4 Skin Protection Tips While Skiing

Protect your skin when skiing

We all know how important sun protection has become. It always was important – we just didn’t know that sunburn is a really bad thing and can lead to skin cancers!

It’s really easy though to think about protecting your skin when you’re on a sunny beach. It’s not so easy to keep this in mind when you’re surrounded by snow. For obvious reasons. You really must however protect your skin when skiing. Seeing snow makes us think cold, and we don’t associate cold with sunburn. Even if we feel quite warm and the sun is beating down on our face – seeing snow messes up our thinking.

Don’t let it.

It’s not the only problem when skiing either. The altitude that comes with ski resorts means dry air, and drier air can play havoc with the moisture levels in your skin. Then there’s the wind on top of that. You’re up a mountain, potentially skiing down it at great speed – that much wind on your face is going to dry out your skin in no time at all.

So here’s 4 quick tips:-

1. Sun Screen

Pretty obvious. Use it, every single day. Carry it with you, and reapply it regularly. Particularly to your face which is going to be most exposed. Don’t forget your hands though if you’re not wearing gloves.

2. Swap Day Cream For Climate Cream

The normal kind of moisturizing day creams that most women use are not ideal at altitude, because they contain too much water (yes, that mysterious ingredient they put on the label as ‘aqua’ that forms the largest percentage of most expensive creams!). You really should be using something with a higher content of fatty oils instead of the water. This will do far more to protect your skin from the dry air and the wind chaffing. That high water content can freeze in the cold air and do more damage to your skin than good.

This kind of cream can be a bit of a problem if you suffer acne though. Normally you’d choose a noncomedogenic moisturizer (i.e. non-pore blocking), but we’re trying to give your skin extra protection here with heavier creams. One thing you can try is the approach Acne System Reviews recommends. This type of more holistic approach can and often does really work. You’ll also need to be careful with any acne treatment creams you are using as these can dry skin further or make them more sensitive to sunlight. Whatever you do, talk to your dermatologist about this well before travelling to get the best personal advice.

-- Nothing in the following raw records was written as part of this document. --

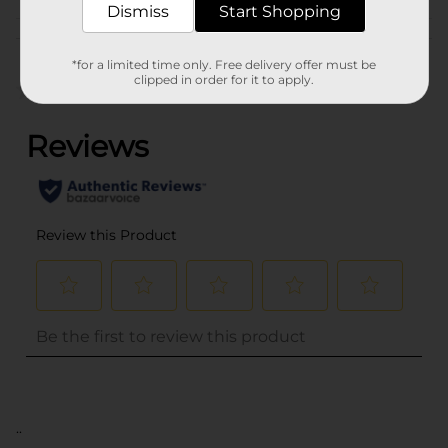
Dismiss
Start Shopping
Customer reviews
*for a limited time only. Free delivery offer must be
clipped in order for it to apply.
(0)
..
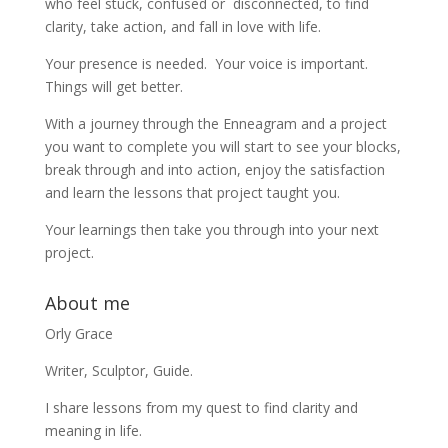
who feel stuck, confused or disconnected, to find
clarity, take action, and fall in love with life.
Your presence is needed. Your voice is important.
Things will get better.
With a journey through the Enneagram and a project
you want to complete you will start to see your blocks,
break through and into action, enjoy the satisfaction
and learn the lessons that project taught you.
Your learnings then take you through into your next
project.
About me
Orly Grace
Writer, Sculptor, Guide.
I share lessons from my quest to find clarity and
meaning in life.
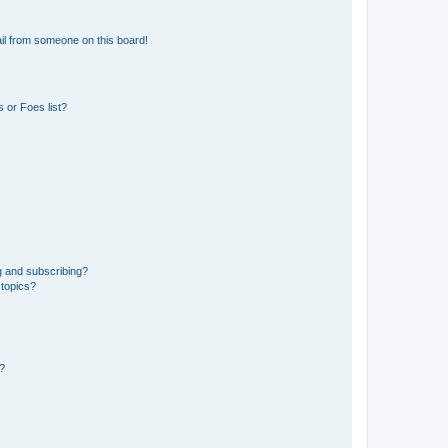
il from someone on this board!
 or Foes list?
g and subscribing?
 topics?
d?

3. After Care Is Important

At the end of the day, don’t just forget all about your skin. Apply a good generous helping of a typical after-sun lotion. This will help prevent dehydration and give your skin a chance to repair overnight. Before you assault it all over again on the slopes the next day :-). Oh, and drink plenty of water. Apres-ski does tend to involve a few drinks which is fine, but don’t forget the alcohol dehydrates your body. Your skin is going to really feel that, so take care to keep hydrated.

4. Smell OK, Not Great

Nobody tells you this, but don’t put anything else on your skin. The chemicals and in particular alcohol in perfurmes, aftershaves and fragrances will not do your skin any favors at all. They can also interact badly with your protection creams so ideally don’t use them at all. If you really must, carefully spray away from you only onto your clothes before you put them on.

Dermatologists strongly recommend that you protect your skin and take skin care while skiing seriously. Women get this more than men – but guys, seriously, even James Bond would be protecting his skin from the elements these days. So don’t get all macho and say this is not for you. It applies to everybody.

Stick with these tips and they should help to protect your skin when skiing. Meaning you should come back from your skiing holidays with a healthy glowing complexion – instead of that reddened, dried out flaky look that isn’t quite so attractive.